Ceux à qui il a longtemps fait du tort, et qui craignant pour leurs vies n’osaient pas le dénoncer, ne boudent pas leur plaisir de l’accabler depuis sa sortie du saint des saints. C’est le cas de cet enregistrement qui circule sur les réseaux sociaux, et qui revient sur le passage à tabac par ses hommes de main, il y a quelques années, de l’élue municipale de la ville de Zoétélé dont il est lui-même originaire.
Dans l’enregistrement, la victime, madame Mengue Kili, alors maire de l’arrondissement de Zoetele, relatait comment elle avait été violentée par la milice de Edgar Alain Mebe Ngo’o. Injurié et frappée par une bande de voyous (une dizaine d’individus) envoyé par Mebe Ngo’o, alors ministre de la défense en 2013, elle racontera que la scène eut lieu devant le poste de police de Zoetele.

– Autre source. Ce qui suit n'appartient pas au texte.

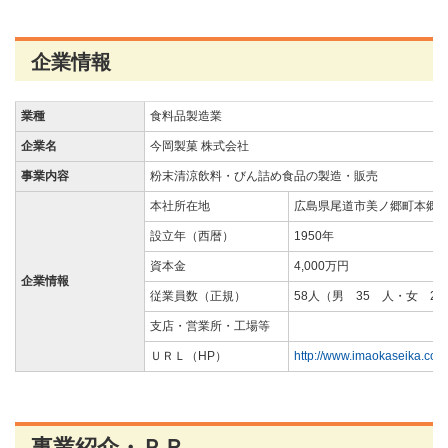
企業情報
業種
食料品製造業
企業名
今岡製菓 株式会社
事業内容
粉末清涼飲料・びん詰め食品の製造・販売
本社所在地
広島県尾道市美ノ郷町本郷新池
設立年（西暦）
1950年
資本金
4,000万円
企業情報
従業員数（正規）
58人（男 35 人・女 2
支店・営業所・工場等
ＵＲＬ（HP）
http://www.imaokaseika.co.j
事業紹介・ＰＲ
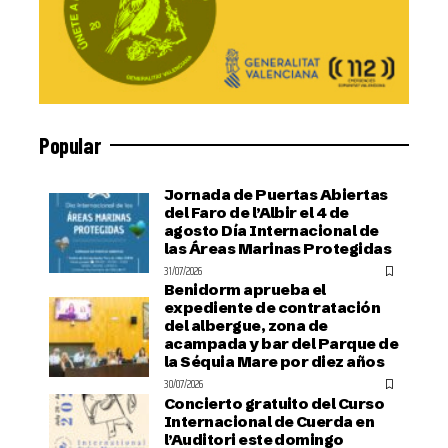
Popular
Jornada de Puertas Abiertas
del Faro de l’Albir el 4 de
agosto Día Internacional de
las Áreas Marinas Protegidas
31/07/2026
Benidorm aprueba el
expediente de contratación
del albergue, zona de
acampada y bar del Parque de
la Séquia Mare por diez años
30/07/2026
Concierto gratuito del Curso
Internacional de Cuerda en
l’Auditori este domingo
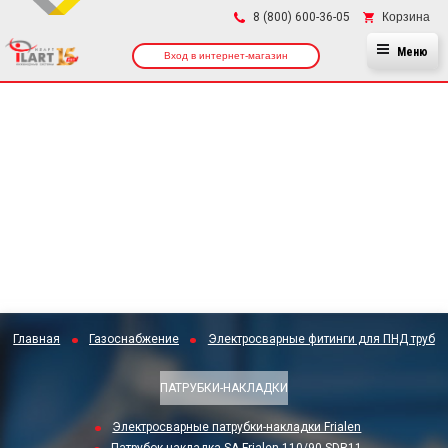
×
Корзина
8 (800) 600-36-05
Меню
Вход в интернет-магазин
Главная
Газоснабжение
Электросварные фитинги для ПНД труб
ПАТРУБКИ-НАКЛАДКИ
Электросварные патрубки-накладки Frialen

Selon l’auteur du post sur Youtube, la quinquagénaire fut brutalement tirée de son véhicule, insultée en public et battue sous le regard impuissant des policiers ne pouvant s’opposer aux personnes travaillant pour le puissant Mebe Ngo’o, alors pressenti comme le dauphin de Paul Biya. Prenant à témoins l’opinion nationale, le maire de Zoetele dit que sa vie ainsi que celle de ses administrés sont en danger, à cause d’un gang de malfrats armés, mis sur pied par le tout puissant ministre : « Le ministre Alain Mebe Ngo’o qui est un monsieur haut placé, au lieu de recruter les jeunes de son arrondissement, tout ce qu’il peut faire pour eux, c’est de les transformer en assassins ? Est-ce que c’est cela que cet arrondissement doit avoir comme récompense, avec tous les ministres que le chef de l’Etat nous donne », avait-elle alors interrogé.
Comme quoi, le « chassement » de Mebe Ngo’o du gouvernement a donné une occasion aux rats de sortir de ses placards.